While logically correct, queries in the following form will force a full table scan, since functions in the WHERE
clause with columns as arguments give the query optimizer no alternative. Never, ever do this, and be sure to scoff at anyone who does.
SELECT * FROM t1
WHERE YEAR(took_place_at) = 2016
AND MONTH(took_place_at) = 2;
This is a very naive query and performance is guaranteed to diminish as the data grows. Don't write queries like this. Ever.
The correct way to write this query is more along these lines:
SELECT * FROM t1
WHERE took_place_at >= '2016-02-01 00:00:00'
AND took_place_at < '2016-03-01 00:00:00';
This form presents the optimizer with constant values, which it readily uses to select rows from the index on took_place_at
.
DTSL allows you to write this query without having to do the date math separately.
-- assuming NOW() is any time in March, 2016.
SELECT * FROM t1
WHERE took_place_at >= dtsl.prev_month_start(NOW())
AND took_place_at < dtsl.curr_month_start(NOW());
The optimizer realizes that over the course of the query, NOW()
cannot change, and therefore the results of the deterministic functions cannot change, and therefore the functions can be evaluated into constants only once, and used with the index on the column took_place_at
.
See these functions:
mysql> select NOW(), dt.prev_month_start(NOW()), dt.curr_month_start(NOW()), dt.next_month_start(NOW());
+---------------------+----------------------------+----------------------------+----------------------------+
| NOW() | dt.prev_month_start(NOW()) | dt.curr_month_start(NOW()) | dt.next_month_start(NOW()) |
+---------------------+----------------------------+----------------------------+----------------------------+
| 2016-04-03 13:25:52 | 2016-03-01 00:00:00 | 2016-04-01 00:00:00 | 2016-05-01 00:00:00 |
+---------------------+----------------------------+----------------------------+----------------------------+
1 row in set (0.01 sec)
TODO: we have these for year and quarter also.
This function is embarrassing. It should be particularly embarrassing to the client that sends me this data -- sometimes it's in mm/dd/yyyy format, and other times it's in mm/dd/yy format -- in the same table, of course -- where it's populated into a column that was explicitly defined by the client as a text field. I have to keep it in this hideous form because the client refreshes the data via an API call every time the site visitor logs in... but they expect me to interpret it for reporting.
MySQL's STR_TO_DATE()
function support 2-digit years, and if given a 4 digit year, will still work correctly.
But, STR_TO_DATE()
has the "wrong" (not really, but stick with me) cutoff for what a 2-digit year means.

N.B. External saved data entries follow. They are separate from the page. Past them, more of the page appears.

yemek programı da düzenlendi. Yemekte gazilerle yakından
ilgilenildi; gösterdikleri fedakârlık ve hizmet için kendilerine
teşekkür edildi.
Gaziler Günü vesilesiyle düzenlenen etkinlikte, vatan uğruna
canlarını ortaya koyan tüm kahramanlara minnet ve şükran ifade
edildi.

SELECT STR_TO_DATE('03/23/20','%m/%d/%Y');
+------------------------------------+
| STR_TO_DATE('03/23/20','%m/%d/%Y') |
+------------------------------------+
| 2020-03-23 |
+------------------------------------+
1 row in set (0.00 sec)
The argument is, of course, valid that nobody should be sending 2-digit years, much less using the world's most ambiguous (not to mention USA-centric) date format MM/DD/YY, but sometimes sound arguments are outweighed by the size of the client's budget.
Mind you, this is the same client that ridiculously expected me to set my servers' time zones "to the time zone where the server is located" -- in a cloud-hosted, global application. I told the client representative to tell them that as far as I knew, the server was located 5.5 miles (8.9 km) east south-east of Charing Cross, in Greenwich. Somehow, I doubt that message was relayed.

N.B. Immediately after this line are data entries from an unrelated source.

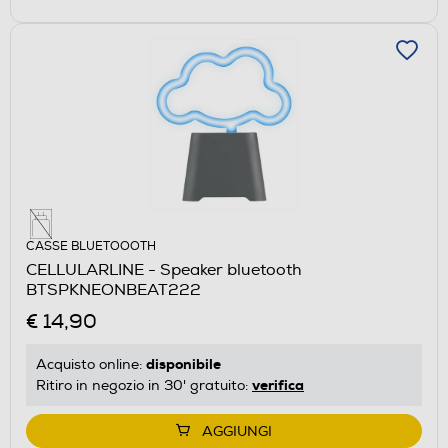
CASSE BLUETOOOTH
CELLULARLINE - Speaker bluetooth
BTSPKNEONBEAT222
€ 14,90
disponibile
Acquisto online:
verifica
Ritiro in negozio in 30' gratuito:
AGGIUNGI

So, here's the fix: assume MM/DD/YY dates always refer to something prior to NOW()
.
mysql> SELECT dtsl.coerce_future_yy_to_19yy('03/23/20');
+-------------------------------------------+
| dtsl.coerce_future_yy_to_19yy('03/23/20') |
+-------------------------------------------+
| 1920-03-23 |
+-------------------------------------------+
1 row in set (0.00 sec)
Sigh. And, of course, I have to include this here in the canonical distribution, because I need it on my servers, and I intend to deploy dtsl onto them from this distribution.
TODO: document a lot more of the functions we have available.